Today, on a very special episode of Nice Price or No Dice, we look at, and judge, an old Willys Wagon I found while out on a road trip. Let’s see if the price has you all trippin’ as well.
While I may have initially railed against yesterday’s 2014 Volkswagen CC R-Line four-door being called a coupe — and a Comfort Coupe, at that— I think I’m over that imagined transgression. Many of you took little to no issue with that classification and even more liked the VW’s $8,871 price tag, oddly specific as it was. That resulted in some positive comments on the car and a solid 81 percent Nice Price win for the seller’s asking.
The COVID pandemic may not be over, but with enough precautions taken and loaded up on vaccine boosters and cabin fever, I once again feel ok going out for an extended weekend without experiencing the need to prep like I’m headed into the OR.
On the weekend before last, I did just that, taking a leisurely trip up the California coast to the Santa Ynez wine country so my wife and I could eat at one of our favorite restaurants — The Hitching Post II — and do some touristy stuff. One of the things I like to do when taking such trips is spotting as many cool cars as I can. On this particular jaunt, I caught an old MGA, a Model T fire chief car, and a 986 Boxster of about the same spec as my own.
While walking around the downtown of the small rural community of Los Olivos — in between marveling about how every other business is a wine-tasting establishment — that I also came across a cool restored 1962 Jeep Utility Wagon. That wagon, it just so happens, is also for sale. Discovering that, I naturally thought about all of you.
I snapped a bunch of pics so you all would get a good idea of the Jeep’s condition and then, returning home, I checked the area’s classifieds to see if it also was present there. Lo and behold, in addition to its wine country stop, the Jeep also makes an appearance on Craigslist.
Jeep debuted the Wagon in 1946 and continued the model’s production here in the U.S. for nearly 20 years thereafter. Production survived even longer in South America. I remember becoming interested in the model while watching Terry Thomas drive one to hilarious effect in the 1963 comedy It’s a Mad, Mad, Mad, Mad World on TV.
This restored Wagon is almost the same color as the 1955 edition used in the movie and, Jeep being Jeep, the rest of it is nearly indistinguishable.
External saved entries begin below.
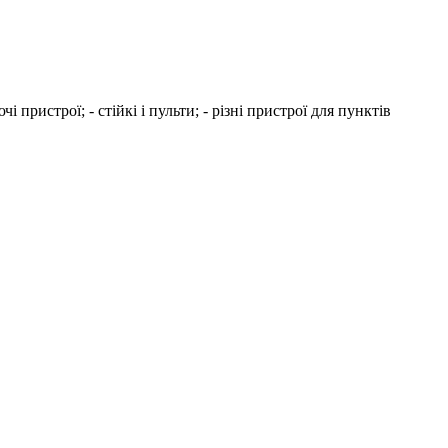
 пристрої; - стійкі і пульти; - різні пристрої для пунктів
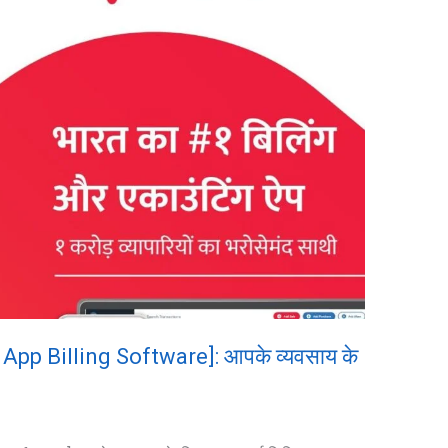
ar App Billing Software]: आपके व्यवसाय के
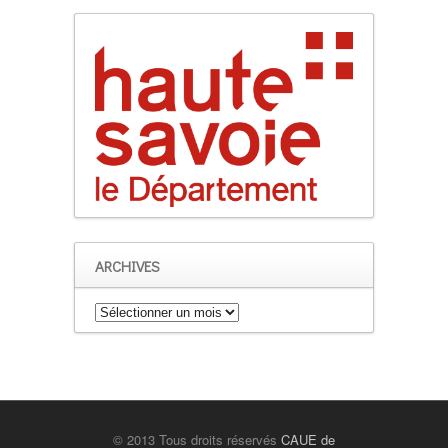
ARCHIVES
Archives
© 2013 Tous droits réservés
CAUE de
Notable, however, is this Wagon’s excellent paintwork which features a subtle flame design on the hood and front fenders.
Not all of the Wagons were 4-wheel-drive, but as noted by the cool script on the side of its hood, this one just so happens to be. Power for those four wheels would have originally come from either a flathead Super Hurricane six or, maybe the later OHC Tornado six as that engine appeared in the Jeep this model year. Either would likely have been backed up by a Borg-Warner T-90 three-speed manual.
Part of this Wagon’s restoration involved giving the original drivetrain the heave-ho and replacing it with a Chevy 350 V8 and associated automatic transmission. There’s not much detail about either of those components, but the Craigslist ad does note that the radiator is new as well. The rest of the driveline should be made up of a Dana 18 transfer case, Dana 27 front axle, and a Dana 44 rear axle, the latter two of these elements mounted on study leaf springs. Updated wheels and new BFG tires make that all useful.
The interior has been redone in handsome gray mouse fur all around and there are seat belts for all the passengers. While converted to automatic, the Wagon still sports its clutch pedal and a tall shifter to mimic the original manual style. That’s a nice touch. Mileage? Well, the ad says there are 500 miles on the engine and with the restoration, the overall miles probably don’t matter all that much.
Now, I’ve included a number of pictures I took of the truck in Los Olivos, as well as a couple of shots the seller placed in the Craigslist ad since they show the engine and a better shot of the interior. The ad also shows the title to be clear.
One perk of my pictures is that they show the Jeep with a reduced $29,000 asking price. In the Craigslist ad, that’s still $500 more. We’ll go with the painter’s tape window sign since I saw that first and it’s lower.
What’s your take on this restored Jeep and that $29,000 price? Does that seem like a deal for a cool resto-mod that’s perfect for the wine country no matter where that might be? Or, does that price just give you the Willys?